Although this "scalability" problem has been with us for nearly 20 years, for much of that time its impact was not felt because of the dramatic increases in the performance of single cores. With single core performance now stalled, computational scientists and engineers must confront the scalability problem head on.
But the need for ever more scalability has increased the difficulty of developing science and engineering applications for HPC. This problem can only be solved through inspired research. Progress will require the creation of new software development tools or the revision of existing tools and integration of these tools into a robust, easy-to-use application development environment.
It is clear that the current approach to developing an HPC software stack is too fragmented. Recently, a large international group of computer and computational scientists has come together to discuss plans for the development of software for petascale and exascale computers.
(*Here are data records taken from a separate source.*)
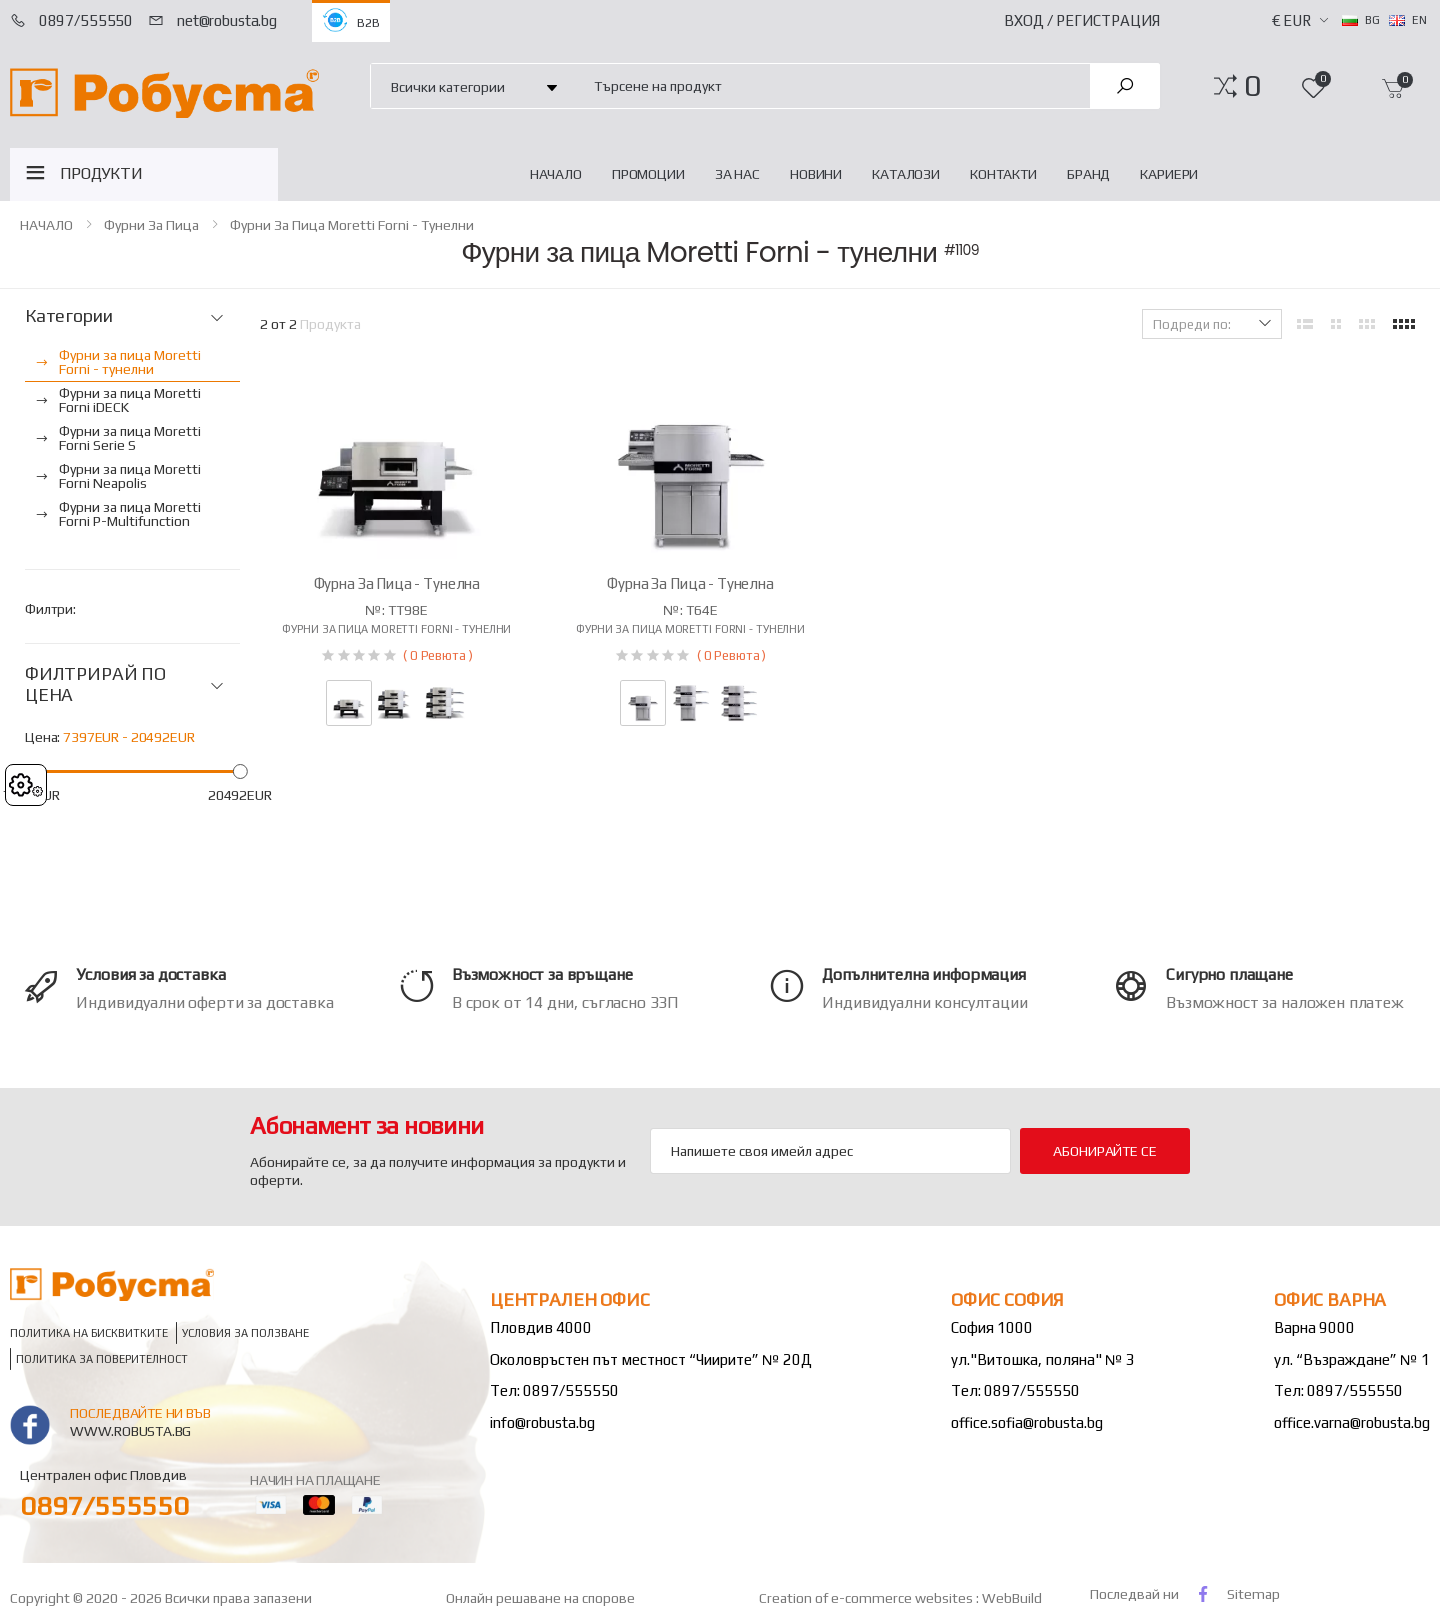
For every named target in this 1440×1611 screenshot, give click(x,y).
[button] (1252, 86)
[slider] (239, 771)
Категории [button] (68, 316)
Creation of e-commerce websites (867, 1598)
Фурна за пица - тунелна (397, 583)
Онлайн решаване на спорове (540, 1598)
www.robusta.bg (130, 1431)
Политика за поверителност (102, 1358)
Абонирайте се (1104, 1151)
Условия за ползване (245, 1332)
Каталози (906, 174)
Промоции (648, 174)
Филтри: (50, 609)
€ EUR (1291, 20)
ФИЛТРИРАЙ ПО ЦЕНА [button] (95, 684)
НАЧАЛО (556, 174)
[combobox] (830, 85)
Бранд (1088, 174)
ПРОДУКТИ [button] (101, 173)
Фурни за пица (151, 225)
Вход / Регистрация (1082, 20)
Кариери (1169, 174)
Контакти (1003, 174)
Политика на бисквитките (89, 1332)
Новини (816, 174)
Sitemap (1253, 1594)
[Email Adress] (830, 1151)
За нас (737, 174)
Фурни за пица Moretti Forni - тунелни (352, 225)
The Joint Laboratory for Petascale Computing is exploring how laboratories, universities, and vendors can work together to coordinate the development of a robust, full-featured software stack for petascale and beyond computers.
The NSF task forces have noted the need for long-term, multi-level efforts in HPC software that involve all of NSF's directorates and the Office of Cyberinfrastructure. And increased stability of the supercomputing centers that NSF supports, coupled with a rigorous review process to ensure operational quality, will certainly be one of the major recommendations of the Task Force on High Performance Computing.
I would be remiss if I did not mention education. Although not a part of the cyberinfrastructure per se, our ability to advance science and engineering using the national cyberinfrastructure requires a new generation of scientists and engineers who can contribute to and understand the use of the basic technologies involved in cyberinfrastructure and computational science and engineering and who can collaborate with colleagues in other fields to take full advantage of the extraordinary capabilities provided by this infrastructure. We need to define the core competencies important for the next generation of scientists and engineers, followed by the development of implementation plan(s) to affect the needed curriculum and course changes.
The curriculum and course changes required to educate the next generation of research leaders is not obvious. Many schools have established graduate programs in computational science and engineering that supplement study in a discipline with courses in computer science and engineering and applied mathematics. Such programs are invaluable in preparing students for future careers in computing- and data-intensive fields. But are they sufficient? And what about undergraduate education? At the rate that analog science is becoming digital science, what do we need to teach all undergraduates in science and engineering about computing and related technologies to prepare them for life and work in the 21st century. Through its investments in research and education, NSF can serve as a catalyst for this transformation.
The outcome of all of these efforts will be a long-term vision for the nation's cyberinfrastructure, one that continues the growth of HPC as an integral part of the fabric of experimental, theoretical, and observational science.